CONGA

(COpy Number variation Genotyping in Ancient genomes and low-coverage sequencing data)

CONGA is a genotyping algorithm for Copy Number Variations (large deletions and duplications) in ancient genomes. It is tailored for calling homozygous and heterozygous CNV genotypes at low depths of coverage using read-depth and read-pair information from a BAM file with Illumina short single-end reads.

Please feel free to send me an e-mail (asoylev@gmail.com), or better yet open an issue for your questions.

Requirements

CONGA is developed and tested using Linux Ubuntu operating system

htslib (included as submodule; http://htslib.org/)
- libbz2, liblzma, libcurl are required by htslib
sonic (included as submodule; https://github.com/calkan/sonic)

Installing development libraries (requires sudo access): "sudo apt-get install zlib1g-dev libbz2-dev liblzma-dev libcurl4-openssl-dev"

Downloading, compiling and running

git clone https://github.com/asylvz/CONGA --recursive
cd CONGA && make libs && make

./conga -i myinput.bam --ref human_g1k_v37.fasta --sonic human_g1k_v37.sonic  \
	--dels known_dels.bed --dups known_dups.bed --out myoutput

If you use a X86_64 Linux machine, you can directly use our binary file (under "Relases") after "sudo chmod 755 conga_v1.0_X86_64"

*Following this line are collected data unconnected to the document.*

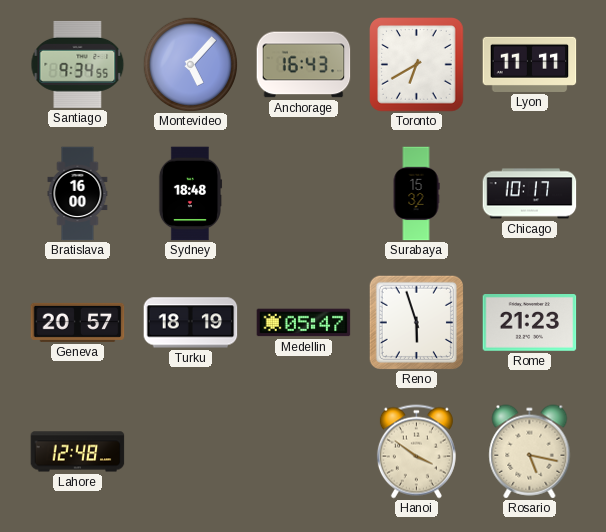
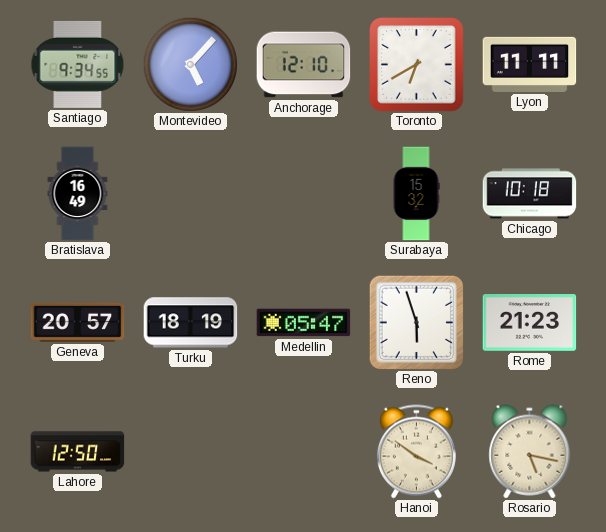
Anchorage: 16:43 -> 12:10
Bratislava: 16:00 -> 16:49
Sydney: 18:48 -> none
Chicago: 10:17 -> 10:18
Lahore: 12:48 -> 12:50
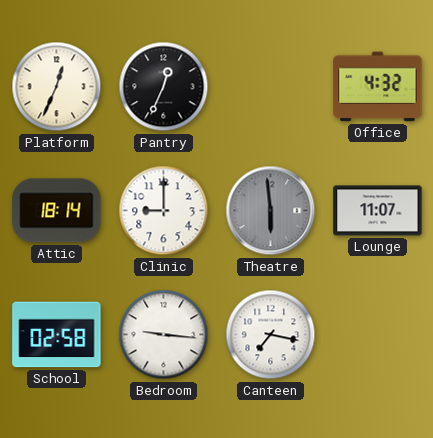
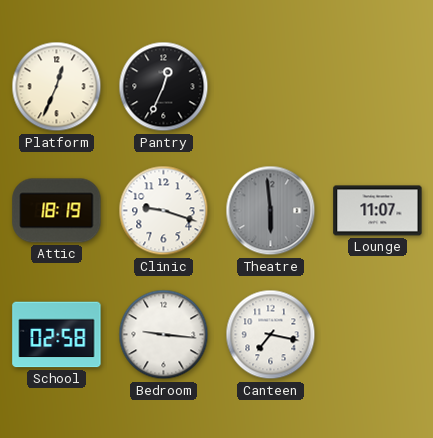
Office: 4:32 -> none
Attic: 18:14 -> 18:19
Clinic: 9:00 -> 9:18
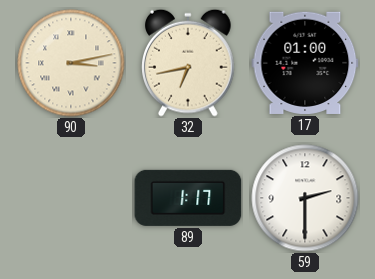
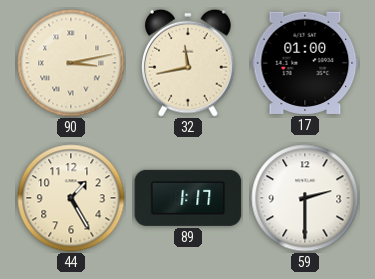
32: 6:43 -> 11:43
44: none -> 1:25
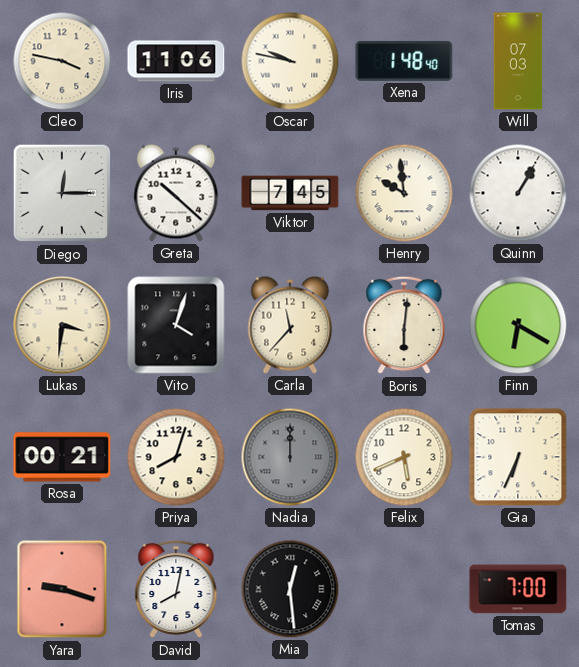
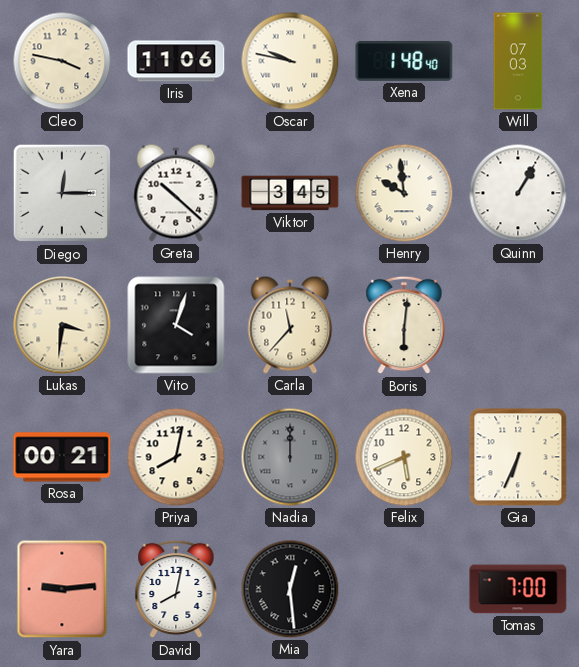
Viktor: 7:45 -> 3:45
Finn: 6:20 -> none
Priya: 8:03 -> 8:02
Yara: 9:18 -> 9:14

Compiling and running without sudo access

If you do not have root access to install liblzma and/or libbz2, you can compile htslib without CRAM support. However, the libz library is still required, please talk to your admin if it is not available on your system.

make nocram

./conga-nocram -i myinput.bam --ref human_g1k_v37.fasta --sonic human_g1k_v37.sonic  \
	--dels known_dels.bed --dups known_dups.bed --out myoutput

Docker Usage

Another alternative to run CONGA is using Docker

cd docker
docker build . -t conga:latest

Your image named "conga" should be ready. You can run CONGA using this image by

docker run --user=$UID -v /home/projects/conga:/input -v /home/projects/conga:/output conga -i /input/myinput.bam --sonic /input/human_g1k_v37.sonic --ref /input/human_g1k_v37.fasta --dels /input/known_dels.bed --dups /input/known_dups.bed --out /output/mydockertest

Alternatively, you can pull from Docker Hub:

docker pull asylvz/conga

SONIC file (required)

You need to input a SONIC file as input to CONGA (--sonic). This file contains some annotation based on the reference genome that you use. You can use one of the already created ones from: https://github.com/BilkentCompGen/sonic-prebuilt

human_g1k_v37.sonic: SONIC file for Human Reference Genome GRCh37 (1000 Genomes Project version)
ucsc_hg19.sonic: SONIC file for the human reference genome, UCSC version build hg19.
ucsc_hg38.sonic: SONIC file for the human reference genome build 38.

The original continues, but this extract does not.